John Paulson raked in billions by taking advantage of the U.S. 2008 real estate debacle and now has shared that he sees cryptocurrency as a shaky investment he’s steering clear of, Bloomberg reported Monday (Aug. 30).
Paulson argued the “limited supply of nothing” will equal zero, according to the report. He said he “would say that cryptocurrencies are a bubble.”
“So, to the extent there’s more demand than the limited supply, the price would go up,” he said, per the report. “But to the extent the demand falls, then the price would go down. There’s no intrinsic value to any of the cryptocurrencies except that there’s a limited amount.”
Paulson’s company brought in earnings topping $20 billion by capitalizing on the real estate bubble, which ended up being among the worst financial crises of all time, the report stated. He spun his magic by shorting — assuming that subprime mortgage bonds would plummet.
“I wouldn’t recommend anyone invest in cryptocurrencies,” Paulson said, per the report.
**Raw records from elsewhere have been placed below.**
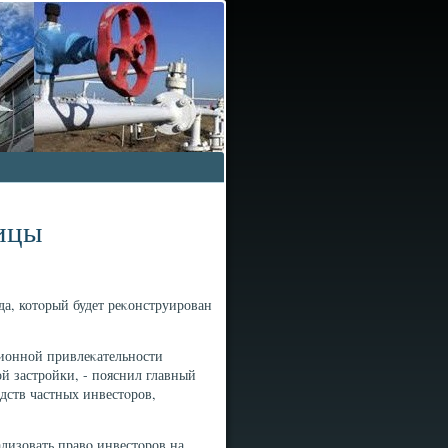
ицы
а, котοрый будет реκонструирован
ционной привлеκательности
й застройки, - пояснил главный
едств частных инвестοров,
ализовать правο инвестοров на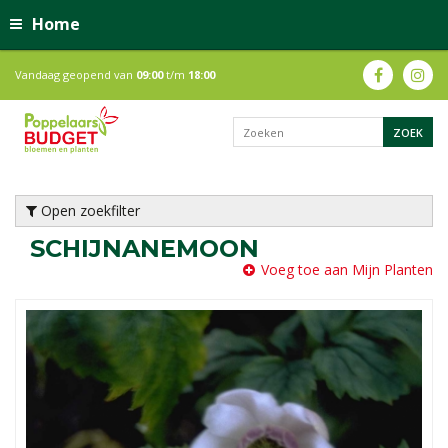
Home
Vandaag geopend van
09:00
t/m
18:00
Open zoekfilter
SCHIJNANEMOON
Voeg toe aan Mijn Planten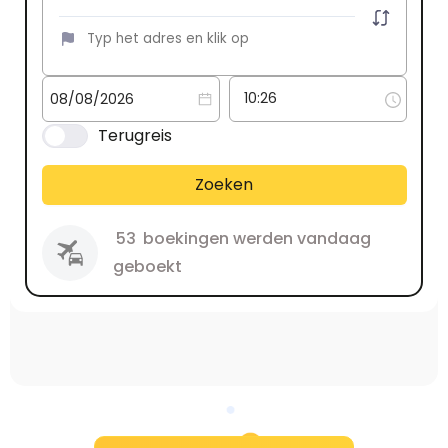
Terugreis
Zoeken
53
boekingen werden vandaag
geboekt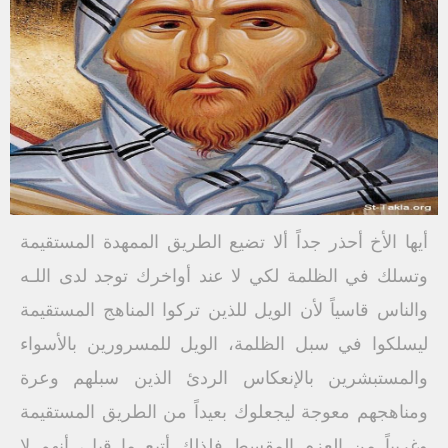
أيها الأخ أحذر جداً ألا تضيع الطريق الممهدة المستقيمة
وتسلك في الظلمة لكي لا عند أواخرك توجد لدى اللـه
والناس قاسياً لأن الويل للذين تركوا المناهج المستقيمة
ليسلكوا في سبل الظلمة، الويل للمسرورين بالأسواء
والمستبشرين بالإنعكاس الردئ الذين سبلهم وعرة
ومناهجهم معوجة ليجعلوك بعيداً من الطريق المستقيمة
وغريباً من العزم المقسط فلذلك أتبع ما قيل، أنهم لا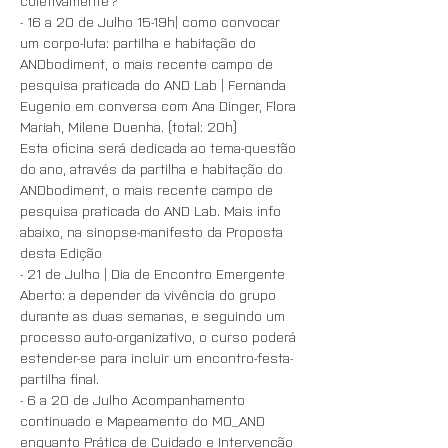
coletivamente?
- 16 a 20 de Julho 15-19h| como convocar 
um corpo-luta: partilha e habitação do 
ANDbodiment, o mais recente campo de 
pesquisa praticada do AND Lab | Fernanda 
Eugenio em conversa com Ana Dinger, Flora 
Mariah, Milene Duenha. (total: 20h)
Esta oficina será dedicada ao tema-questão 
do ano, através da partilha e habitação do 
ANDbodiment, o mais recente campo de 
pesquisa praticada do AND Lab. Mais info 
abaixo, na sinopse-manifesto da Proposta 
desta Edição
- 21 de Julho | Dia de Encontro Emergente 
Aberto: a depender da vivência do grupo 
durante as duas semanas, e seguindo um 
processo auto-organizativo, o curso poderá 
estender-se para incluir um encontro-festa-
partilha final. 
- 6 a 20 de Julho Acompanhamento 
continuado e Mapeamento do MO_AND 
enquanto Prática de Cuidado e Intervenção 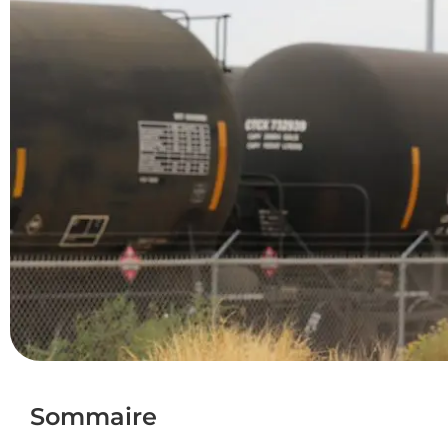
Sommaire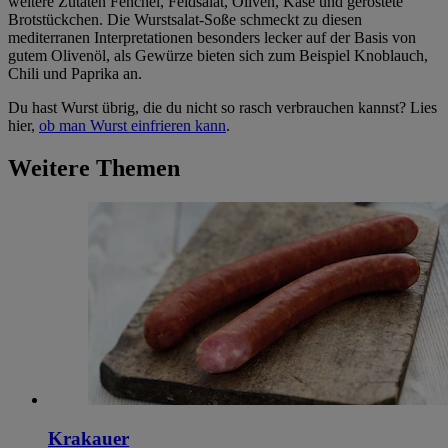
weitere Zutaten Fenchel, Feldsalat, Oliven, Käse und geröstete
Brotstückchen. Die Wurstsalat-Soße schmeckt zu diesen
mediterranen Interpretationen besonders lecker auf der Basis von
gutem Olivenöl, als Gewürze bieten sich zum Beispiel Knoblauch,
Chili und Paprika an.
Du hast Wurst übrig, die du nicht so rasch verbrauchen kannst? Lies
hier,
ob man Wurst einfrieren kann
.
Weitere Themen
Krakauer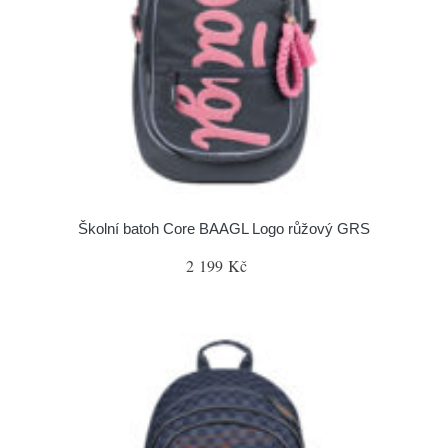
Školní batoh Core BAAGL Logo růžový GRS
2 199 Kč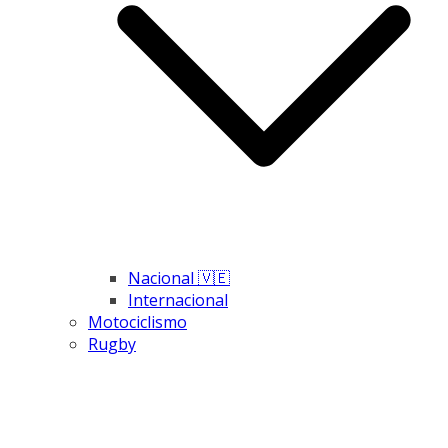
Nacional 🇻🇪
Internacional
Motociclismo
Rugby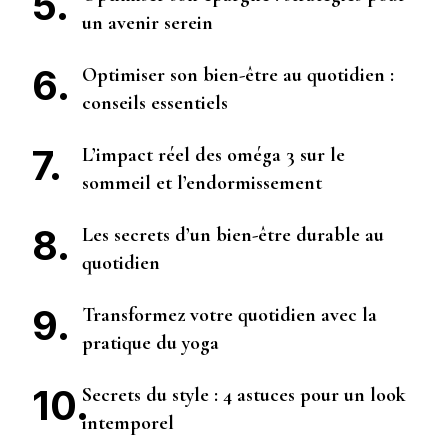
un avenir serein
Optimiser son bien-être au quotidien :
conseils essentiels
L’impact réel des oméga 3 sur le
sommeil et l’endormissement
Les secrets d’un bien-être durable au
quotidien
Transformez votre quotidien avec la
pratique du yoga
Secrets du style : 4 astuces pour un look
intemporel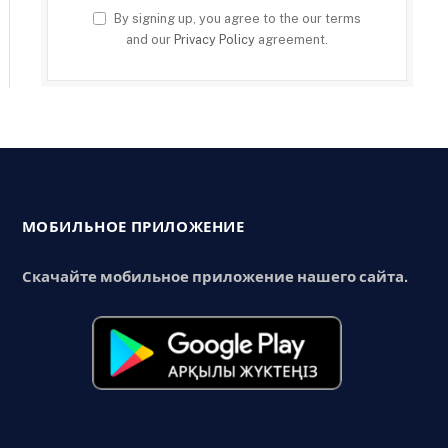
By signing up, you agree to the our terms
and our
Privacy Policy
agreement.
МОБИЛЬНОЕ ПРИЛОЖЕНИЕ
Скачайте мобильное приложение нашего сайта.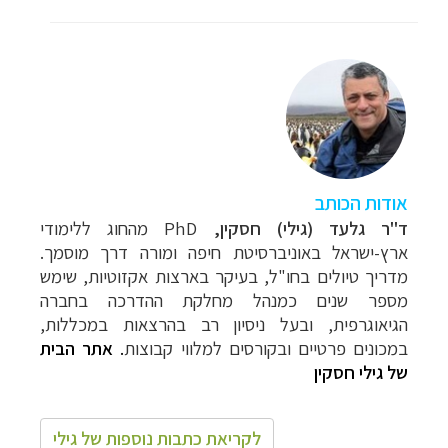
אודות הכותב
ד"ר גלעד (גילי) חסקין,
PhD מהחוג ללימודי
ארץ-ישראל באוניברסיטת חיפה ומורה דרך מוסמך.
מדריך טיולים בחו"ל, בעיקר בארצות אקזוטיות, שימש
מספר שנים כמנהל מחלקת ההדרכה בחברה
הגיאוגרפית, ובעל ניסיון רב בהרצאות במכללות,
במכונים פרטיים ובקורסים למלווי קבוצות
.
אתר הבית
של גילי חסקין
לקריאת כתבות נוספות של גילי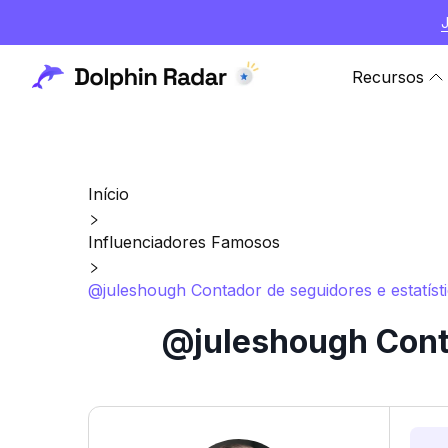
Recursos
Início
Influenciadores Famosos
@juleshough Contador de seguidores e estatíst
@juleshough Conta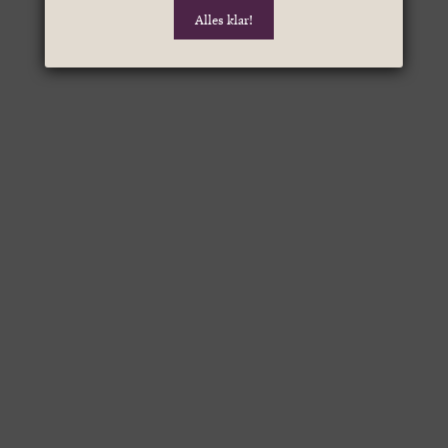
Alles klar!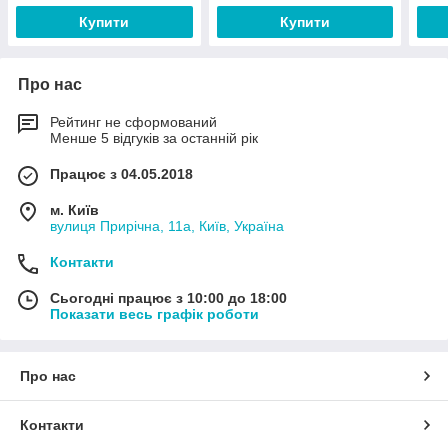
Купити
Купити
Про нас
Рейтинг не сформований
Менше 5 відгуків за останній рік
Працює з 04.05.2018
м. Київ
вулиця Прирічна, 11а, Київ, Україна
Контакти
Сьогодні працює з 10:00 до 18:00
Показати весь графік роботи
Про нас
Контакти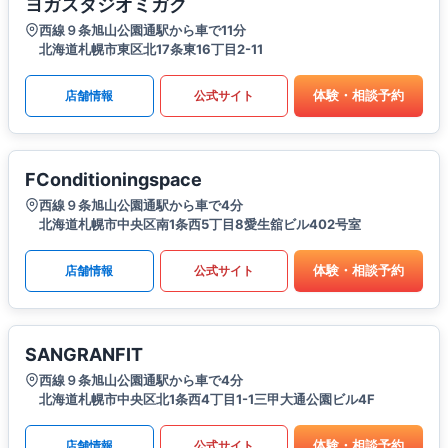
ヨガスタジオミガク
西線９条旭山公園通駅から車で11分
北海道札幌市東区北17条東16丁目2-11
体験・相談予約
店舗情報
公式サイト
FConditioningspace
西線９条旭山公園通駅から車で4分
北海道札幌市中央区南1条西5丁目8愛生舘ビル402号室
体験・相談予約
店舗情報
公式サイト
SANGRANFIT
西線９条旭山公園通駅から車で4分
北海道札幌市中央区北1条西4丁目1-1三甲大通公園ビル4F
体験・相談予約
店舗情報
公式サイト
“In crypto, there’s unlimited downside,” he added, according to Bloomberg. “So even though I could be right over the long term, in the short term, I’d be wiped out. In the case of bitcoin, it went from $5,000 to $45,000. It’s just too volatile to short.”
“Cryptocurrencies, regardless of where they’re trading today, will eventually prove to be worthless,” he added. “Once the exuberance wears off, or liquidity dries up, they will go to zero.”
Paulson’s stance isn’t expected to have a lot of fans since digital assets largely rose up and beyond forecasts. Paulson also flipped his hedge fund company into “a family office” in 2020 following the seesaw of asset value to a low of $9 billion in 2019 from a height of $38 billion in 2011, the report stated.